LARRY: We believe the Nano is about as thin as a design with conventional drivers can go. We asked ScanSpeak to develop a custom driver that is as shallow as possible without giving up ScanSpeak quality. We are very pleased with the sound quality.
SHANNON: To what do your attribute your company’s growing success?
LARRY: Our people. We have several key employees who have worked more than 20 years at Triad, and many employees with more than 10 years of service. People just don’t leave Triad very often. I am the only CEO the company has had.
We also have focus. We don’t chase fads and try to throw our brand on headphones or other products we didn’t design. Also, most of our products are manufactured in the US.
SHANNON: When and how did you first become interested in audio electronics?

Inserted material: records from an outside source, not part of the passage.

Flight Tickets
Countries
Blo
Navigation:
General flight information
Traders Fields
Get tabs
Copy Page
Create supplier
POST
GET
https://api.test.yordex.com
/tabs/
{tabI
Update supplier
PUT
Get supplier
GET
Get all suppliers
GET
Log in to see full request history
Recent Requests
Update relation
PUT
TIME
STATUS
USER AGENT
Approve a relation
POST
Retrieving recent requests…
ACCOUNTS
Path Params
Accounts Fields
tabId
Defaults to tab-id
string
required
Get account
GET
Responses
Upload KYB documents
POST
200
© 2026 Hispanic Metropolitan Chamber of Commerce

LARRY: My father worked at General Radio (GenRad) near Boston, MA. In 1958, he brought home an HH Scott Stereomaster 400 receiver with a turntable and AR 2ax speakers. I was 12 and got hooked right away. He bought the gear directly from Herman Hosmer Scott, who had worked with my father at GenRad before starting his own company.
SHANNON: Describe some of the jobs you had before you started Triad Speakers.

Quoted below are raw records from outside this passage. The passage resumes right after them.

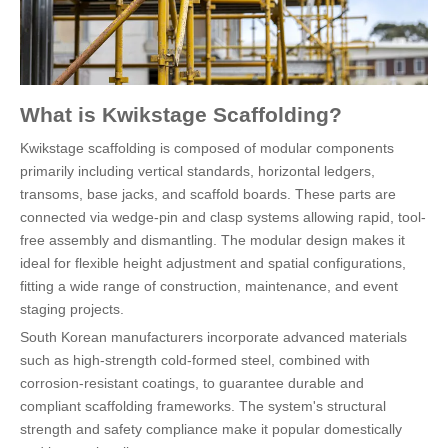
What is Kwikstage Scaffolding?
Kwikstage scaffolding is composed of modular components
primarily including vertical standards, horizontal ledgers,
transoms, base jacks, and scaffold boards. These parts are
connected via wedge-pin and clasp systems allowing rapid, tool-
free assembly and dismantling. The modular design makes it
ideal for flexible height adjustment and spatial configurations,
fitting a wide range of construction, maintenance, and event
staging projects.
South Korean manufacturers incorporate advanced materials
such as high-strength cold-formed steel, combined with
corrosion-resistant coatings, to guarantee durable and
compliant scaffolding frameworks. The system's structural
strength and safety compliance make it popular domestically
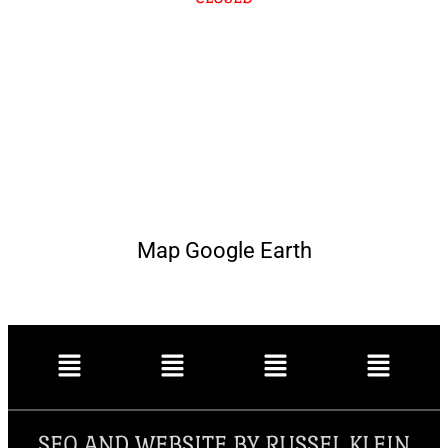
Map Google Earth
SEO AND WEBSITE BY RUSSEL KLEIN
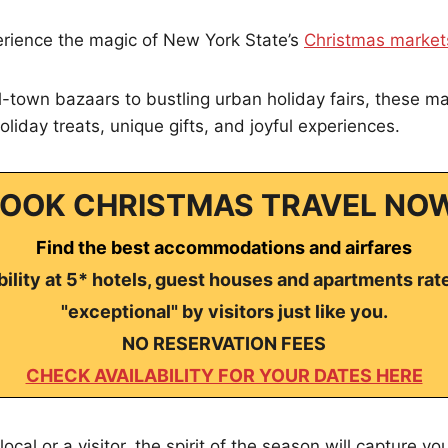
erience the magic of New York State’s
Christmas market
-town bazaars to bustling urban holiday fairs, these ma
oliday treats, unique gifts, and joyful experiences.
OOK CHRISTMAS TRAVEL NO
Find the best accommodations and airfares
ility at 5* hotels, guest houses and apartments rat
"exceptional" by visitors just like you.
NO RESERVATION FEES
CHECK AVAILABILITY FOR YOUR DATES HERE
ocal or a visitor, the spirit of the season will capture y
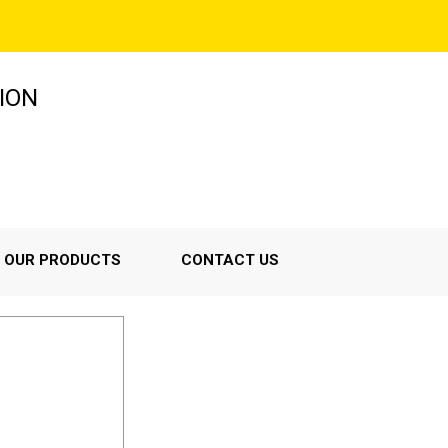
ION
OUR PRODUCTS
CONTACT US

LARRY: After graduating from Cornell and the University of Pittsburgh (Government and History) I tried doing research at Cornell, but quickly decided that wasn’t for me. I spent two years in a Honda shop, then started my own motorcycle and automotive service facility. After three years, I got tired of that business and upstate New York. I moved to Aspen where I worked at Aspen Audio Clinic with a friend from the motorcycle shop. Aspen Recreational Products was formed to make Audiopacs.
SHANNON: Tell us about your favorite high-end consumer product. What makes it different from other products on the market today?

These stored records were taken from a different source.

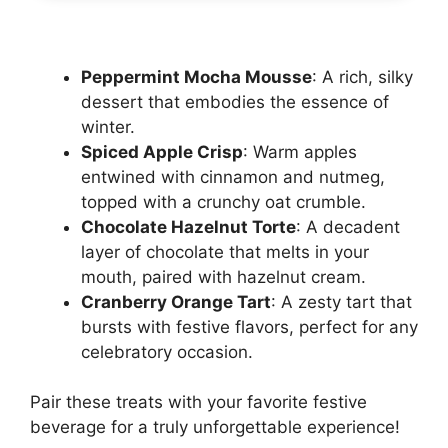
Peppermint Mocha Mousse
: A rich, silky
dessert that embodies the essence of
winter.
Spiced Apple Crisp
: Warm apples
entwined with cinnamon and nutmeg,
topped with a crunchy oat crumble.
Chocolate Hazelnut Torte
: A decadent
layer of chocolate that melts in your
mouth, paired with hazelnut cream.
Cranberry Orange Tart
: A zesty tart that
bursts with festive flavors, perfect for any
celebratory occasion.
Pair these treats with your favorite festive
beverage for a truly unforgettable experience!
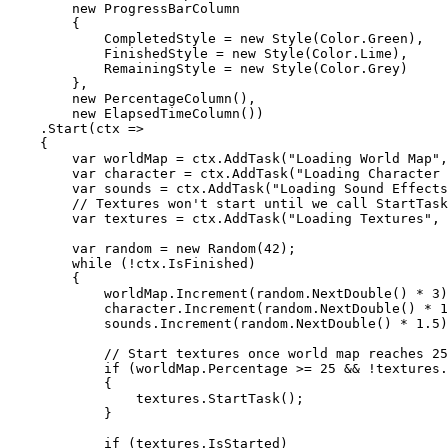
new
ProgressBarColumn
{
CompletedStyle
=
new
Style
(
Color
.
Green
)
,
FinishedStyle
=
new
Style
(
Color
.
Lime
)
,
RemainingStyle
=
new
Style
(
Color
.
Grey
)
}
,
new
PercentageColumn
(
)
,
new
ElapsedTimeColumn
(
)
)
.
Start
(
ctx
=>
{
var
worldMap
=
ctx
.
AddTask
(
"
Loading World Map
"
,
var
character
=
ctx
.
AddTask
(
"
Loading Character 
var
sounds
=
ctx
.
AddTask
(
"
Loading Sound Effects
// Textures won't start until we call StartTask
var
textures
=
ctx
.
AddTask
(
"Loading Textures"
,
var
random
=
new
Random
(
42
)
;
while
(
!
ctx
.
IsFinished
)
{
worldMap
.
Increment
(
random
.
NextDouble
(
)
*
3
)
character
.
Increment
(
random
.
NextDouble
(
)
*
1
sounds
.
Increment
(
random
.
NextDouble
(
)
*
1
.
5
)
// Start textures once world map reaches 25
if
(
worldMap
.
Percentage
>=
25
&& !
textures
.
{
textures
.
StartTask
();
}
if
(
textures
.
IsStarted
)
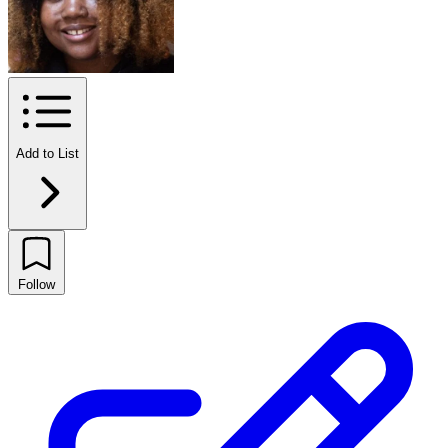
Add to List
Follow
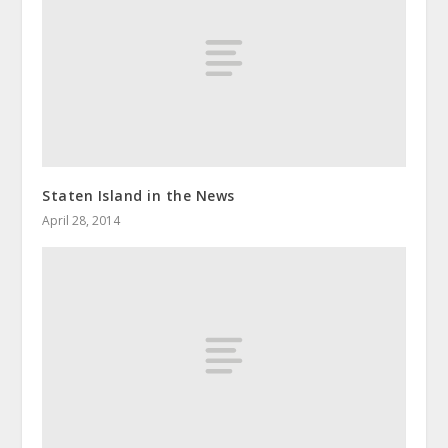
Staten Island in the News
April 28, 2014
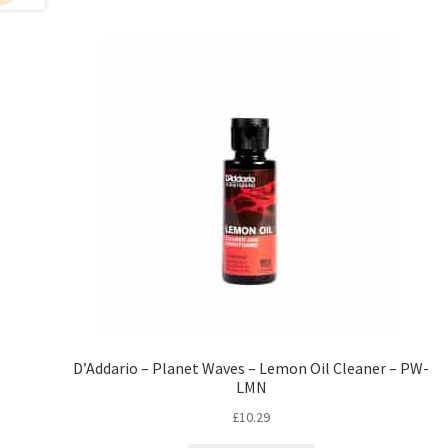
D’Addario – Planet Waves – Lemon Oil Cleaner – PW-
LMN
£
10.29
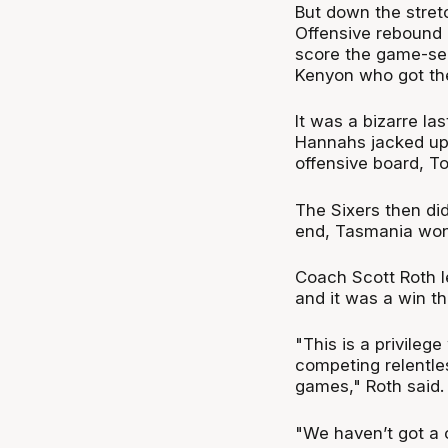
But down the stret
Offensive rebound 
score the game-sea
Kenyon who got the
It was a bizarre la
Hannahs jacked up
offensive board, T
The Sixers then did
end, Tasmania won 
Coach Scott Roth l
and it was a win th
"This is a privile
competing relentles
games," Roth said.
"We haven’t got a c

LARRY: It’s probably my 2001 BMW M5. Even though it has 127,000 miles it is reliable, comfortable, silent inside, but capable of absolutely terrifying speed without drama. The interior is still as handsome as any vehicle I know, and much better than most, including newer offerings by BMW.
In second place and more current is my new Samsung Galaxy Note 3. It’s a great phone and a tablet that fits in my pocket, and you can sketch on it.
SHANNON: Audio technology has made significant strides in the last decade. The current trend appears to be soundbars, the thinner the better. Can you explain why these compact units are so popular?
LARRY: It’s a sore subject at Triad because I initially resisted the idea, which is fundamentally a compromise. People clearly like them because they integrate well into clients’ décor and while sonically worse than decent in-walls, they apparently are good enough for many people. The more recent models from Triad and others are much improved.
SHANNON: You are a founding member of the Custom Electronic Design and Installation Association (CEDIA). Tell us why you helped start the organization and what role CEDIA will play in the audio field in the years to come.
LARRY: In the early 1990s, Triad joined CEDIA (as a founding member). I believe I came up with the name, with help from the others in a famous meeting in Las Vegas in October 1989.
Like others in the room, I was excited about the potential for an organization promoting high-end custom installation. As a small manufacturer we wanted to stay close to the creative founding members and learn first-hand where the market was headed.
As the incoming Chairman of CEDIA 25 years later, I am eager to continue to promote the CEDIA market, which I helped create. The CEDIA market is growing steadily again, and we are eager to provide the training and sales opportunities our manufacturers need to be able to continue to offer specialty high-end products to the CEDIA market.
SHANNON: Can you recommend any promising technologies to audioXpress readers?
LARRY: I think high-resolution music and video sources will be important in the future.
Ultra HD (4K) is coming fast, and appropriate content will be here sooner than people realize. There are very interesting new decoding technologies which will make multichannel playback much more immersive.